La première scène donne le ton. Par un tapage vengeur, les forçats saluent le départ d’un des leurs. Après quinze ans d’enfer, Jean Valjean est libre. Mais il retournera au bagne, s’il oublie, une seule fois, de montrer aux gendarmes de la ville où il passe, un document qui rappelle son passé infamant. En le lui remettant, l’inspecteur Javert incarne cette épée de Damoclès. Par son accueil généreux et son pieux mensonge, Monseigneur Myriel transforme le fauve en être humain. Jean Valjean ne quittera plus le chemin de la rédemption. Un chemin jonché de coups bas, de dilemmes et de sacrifices. Protéger Fantine, sauver Cosette ne l’autorisent pas à tolérer une erreur judiciaire. Et quand le bonheur de sa fille adoptive l’exige, la mort dans l’âme, il s’efface.

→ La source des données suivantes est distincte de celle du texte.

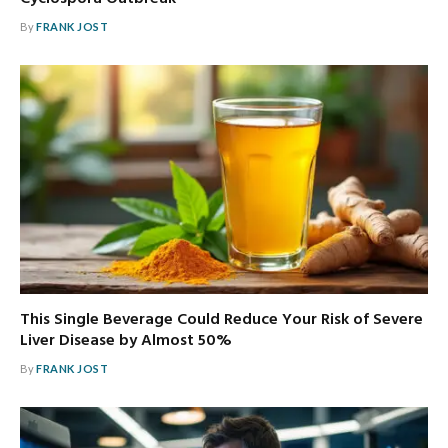
By
FRANK JOST
This Single Beverage Could Reduce Your Risk of Severe
Liver Disease by Almost 50%
By
FRANK JOST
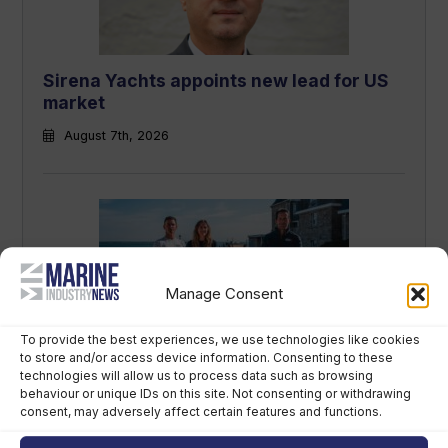
Sirena Yachts appoints new lead for US
market
August 7th, 2026
Manage Consent
To provide the best experiences, we use technologies like cookies
to store and/or access device information. Consenting to these
British America’s Cup team, GB1, recruits
technologies will allow us to process data such as browsing
kitefoiler Jemima Lines
behaviour or unique IDs on this site. Not consenting or withdrawing
consent, may adversely affect certain features and functions.
August 7th, 2026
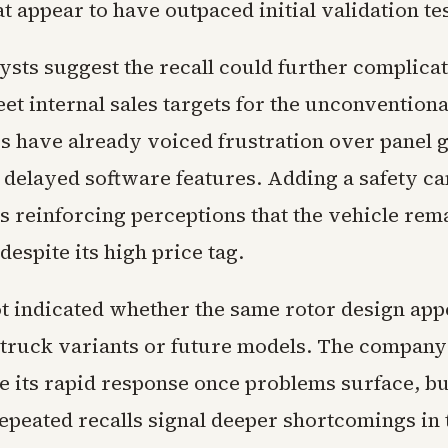
 appear to have outpaced initial validation te
sts suggest the recall could further complicat
eet internal sales targets for the unconvention
s have already voiced frustration over panel g
d delayed software features. Adding a safety c
sks reinforcing perceptions that the vehicle re
despite its high price tag.
ot indicated whether the same rotor design app
truck variants or future models. The company
e its rapid response once problems surface, but
repeated recalls signal deeper shortcomings in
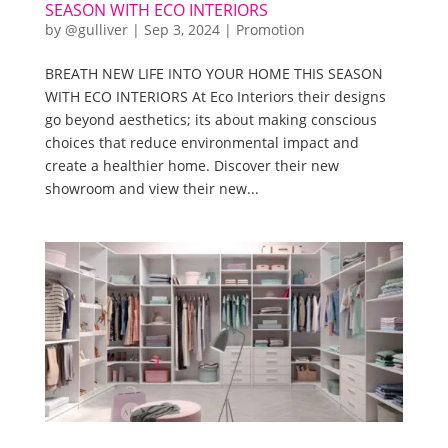
SEASON WITH ECO INTERIORS
by
@gulliver
|
Sep 3, 2024
|
Promotion
BREATH NEW LIFE INTO YOUR HOME THIS SEASON
WITH ECO INTERIORS At Eco Interiors their designs
go beyond aesthetics; its about making conscious
choices that reduce environmental impact and
create a healthier home. Discover their new
showroom and view their new...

Cette honnêteté, Javert est incapable de la concevoir. Un voleur récidive. Forcément ! C’est pourquoi il traque Valjean. Avec un zèle opiniâtre. Prisonnier de ses certitudes, il défend la loi. Même si elle condamne injustement une prostituée désespérée, victime d’un bourgeois en goguette. Ce policier inhumain se montre tout aussi implacable avec lui-même. Et quand l’homme qu’il pourchasse lui sauve la vie, il se sent obligé de la quitter. Comment comprendre une telle générosité ? Par leur interprétation sobre et maîtrisée, Olivier Massart et Benoît Verhaert donnent de la consistance à leur personnage. Ils ne jouent pas au gendarme et au voleur, mais rendent passionnante la confrontation de deux visions de l’homme.

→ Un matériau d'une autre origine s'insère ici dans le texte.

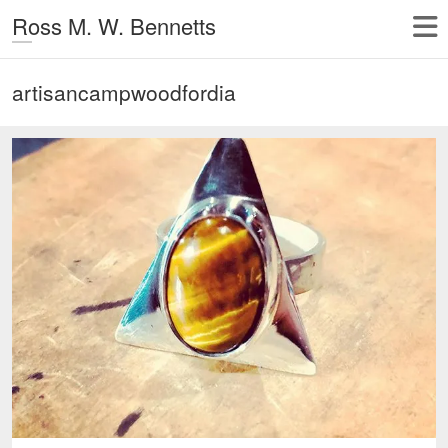
Ross M. W. Bennetts
artisancampwoodfordia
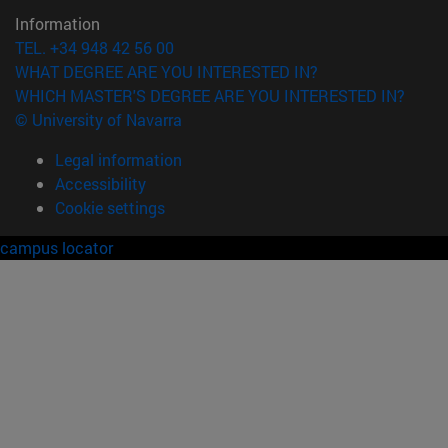
Information
TEL. +34 948 42 56 00
WHAT DEGREE ARE YOU INTERESTED IN?
WHICH MASTER'S DEGREE ARE YOU INTERESTED IN?
© University of Navarra
Legal information
Accessibility
Cookie settings
campus locator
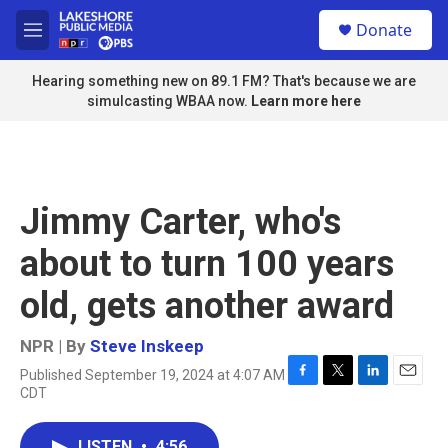
Skip to main content
S
Donate
e
M
a
e
r
n
Hearing something new on 89.1 FM? That's because we are
c
u
simulcasting WBAA now.
Learn more here
h
u
e
r
y
Jimmy Carter, who's
about to turn 100 years
old, gets another award
NPR | By
Steve Inskeep
Published September 19, 2024 at 4:07 AM
F
T
L
E
CDT
a
w
i
m
c
i
n
a
e
t
k
i
LISTEN
•
4:56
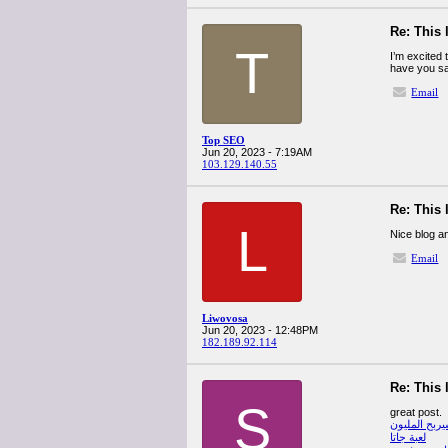
Re: This 
T
I’m excited t
have you sav
Email
Top SEO
Jun 20, 2023 - 7:19AM
103.129.140.55
Re: This 
L
Nice blog an
Email
Liwovosa
Jun 20, 2023 - 12:48PM
182.189.92.114
Re: This 
S
great post.
من سيربح ال
لعبة جاتا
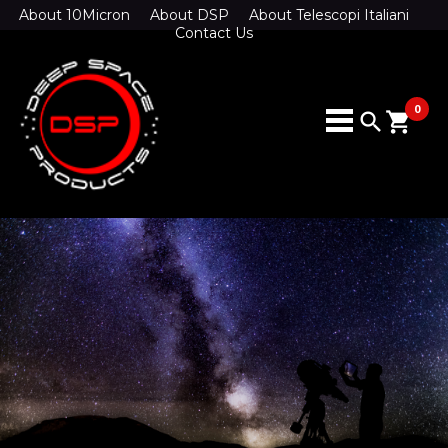
About 10Micron
About DSP
About Telescopi Italiani
Contact Us
0
search
shopping_cart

"Il y avait dans la femme le fond d’une brute et dans l’homme, l’étoffe d’un gueux." C’est ainsi que Victor Hugo décrit les Thénardier. En donnant vie à ce couple ignoble, Perrine Delers et Stéphane Fenocchi soulignent la supériorité du mari. Plus rusé, plus hypocrite, plus entreprenant, c’est un escroc dangereux, prêt à tuer pour de l’argent. Afin d’apitoyer les bourgeois, il surjoue la misère de sa famille, mais vomit ses bienfaiteurs. Ulcérée par le fossé qui sépare les pauvres des riches, cette canaille explose contre une société injuste. Dans les rues, des étudiants romantiques se révoltent aussi au nom des exclus et dressent des barricades, en espérant le retour de la République. Cette insurrection de jeunes indignés trouve un écho évident dans les accès de fièvre de notre monde de plus en plus inégalitaire. Il suffit de bien écouter la chanson d’Anjolras, pour s’en convaincre. On pouvait donc se passer de quelques anachronismes insistants.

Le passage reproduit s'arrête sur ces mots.